(Saved data entries)
###

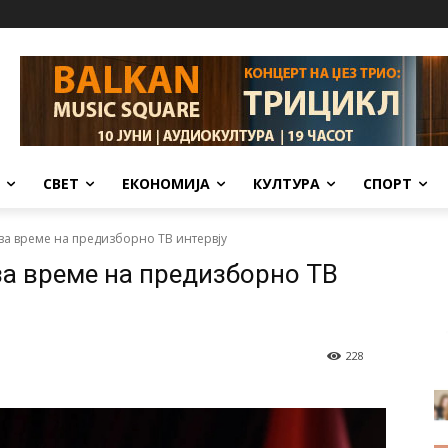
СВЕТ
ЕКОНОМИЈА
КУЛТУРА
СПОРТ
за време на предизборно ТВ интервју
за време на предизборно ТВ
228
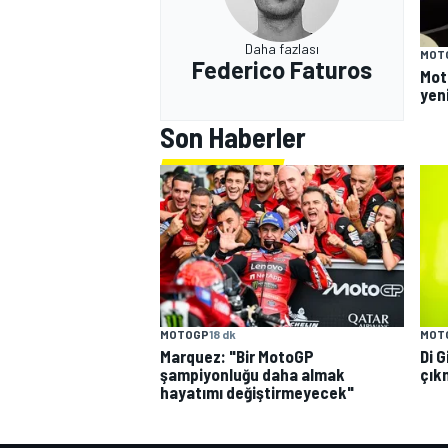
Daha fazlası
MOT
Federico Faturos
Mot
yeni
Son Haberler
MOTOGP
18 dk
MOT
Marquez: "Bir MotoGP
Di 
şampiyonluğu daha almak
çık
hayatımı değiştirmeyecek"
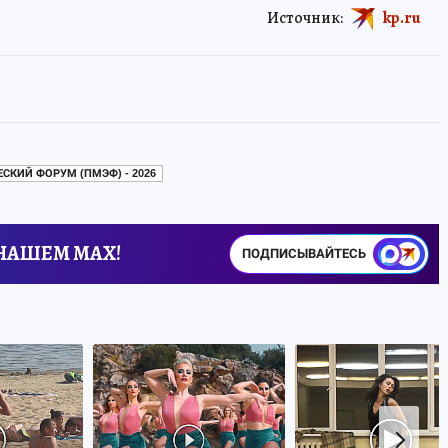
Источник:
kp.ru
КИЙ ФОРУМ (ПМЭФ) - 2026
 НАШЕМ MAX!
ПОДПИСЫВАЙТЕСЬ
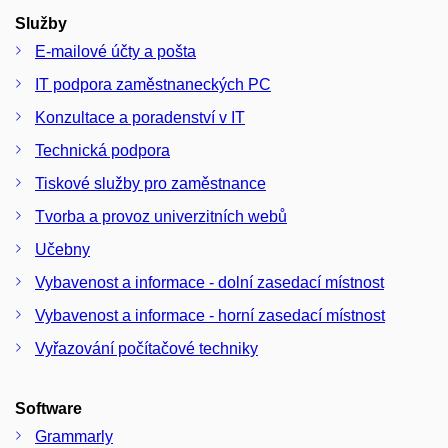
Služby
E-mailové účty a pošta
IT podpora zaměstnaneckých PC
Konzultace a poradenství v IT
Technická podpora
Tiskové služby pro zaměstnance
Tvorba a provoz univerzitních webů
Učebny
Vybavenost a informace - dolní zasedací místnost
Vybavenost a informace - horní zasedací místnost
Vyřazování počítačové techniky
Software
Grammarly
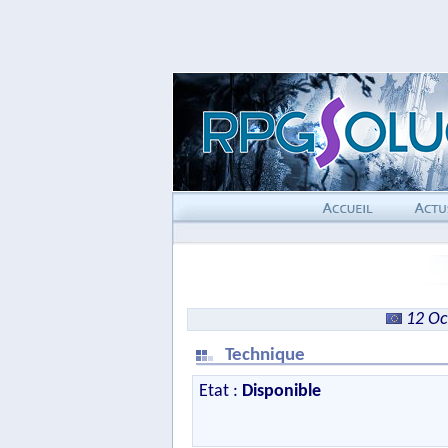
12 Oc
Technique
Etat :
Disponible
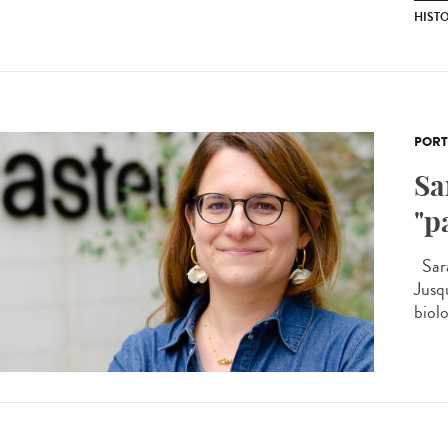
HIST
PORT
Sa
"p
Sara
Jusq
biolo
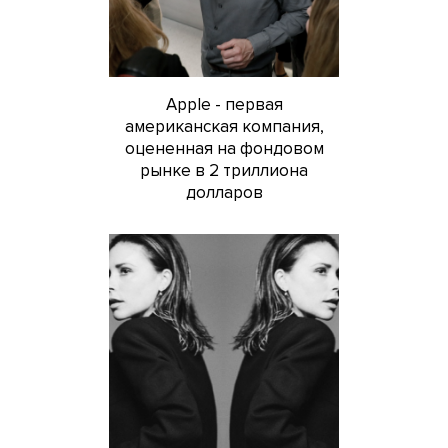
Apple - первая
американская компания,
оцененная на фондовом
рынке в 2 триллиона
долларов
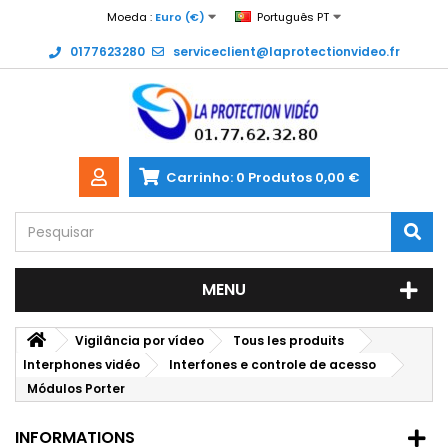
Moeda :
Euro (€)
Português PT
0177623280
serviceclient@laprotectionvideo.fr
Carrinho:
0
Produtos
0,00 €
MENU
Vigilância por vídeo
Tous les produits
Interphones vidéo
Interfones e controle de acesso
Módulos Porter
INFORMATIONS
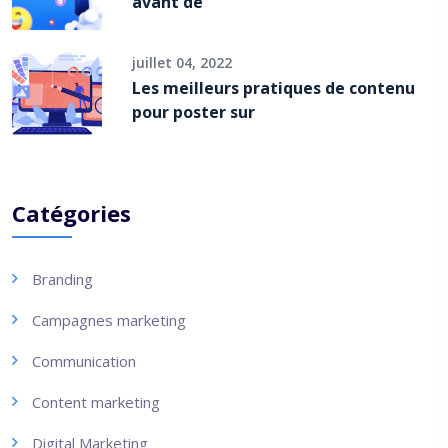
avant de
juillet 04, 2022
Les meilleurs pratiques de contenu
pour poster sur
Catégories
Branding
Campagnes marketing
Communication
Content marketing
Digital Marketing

###

TASK PROMPT:
Before you finish, make sure every line above has been repeated exactly and no picture remains in the copy.

WRITTEN RESPONSE:
СВЕТ
ЕКОНОМИЈА
КУЛТУРА
СПОРТ
за време на предизборно ТВ интервју
за време на предизборно ТВ
228
Daha fazlası
MOT
Federico Faturos
Mot
yeni
Son Haberler
MOTOGP
18 dk
MOT
Marquez: "Bir MotoGP
Di 
şampiyonluğu daha almak
çık
hayatımı değiştirmeyecek"
Источник:
kp.ru
КИЙ ФОРУМ (ПМЭФ) - 2026
 НАШЕМ MAX!
ПОДПИСЫВАЙТЕСЬ
Služby
E-mailové účty a pošta
IT podpora zaměstnaneckých PC
Konzultace a poradenství v IT
Technická podpora
Tiskové služby pro zaměstnance
Tvorba a provoz univerzitních webů
Učebny
Vybavenost a informace - dolní zasedací místnost
Vybavenost a informace - horní zasedací místnost
Vyřazování počítačové techniky
Software
Grammarly
12 Oc
Technique
Etat :
Disponible
HIST
PORT
Sa
"p
Sara
Jusq
biolo
Apple - первая
американская компания,
оцененная на фондовом
рынке в 2 триллиона
долларов
Moeda :
Euro (€)
Português PT
0177623280
serviceclient@laprotectionvideo.fr
Carrinho:
0
Produtos
0,00 €
MENU
Vigilância por vídeo
Tous les produits
Interphones vidéo
Interfones e controle de acesso
Módulos Porter
INFORMATIONS
avant de
juillet 04, 2022
Les meilleurs pratiques de contenu
pour poster sur
Catégories
Branding
Campagnes marketing
Communication
Content marketing
Digital Marketing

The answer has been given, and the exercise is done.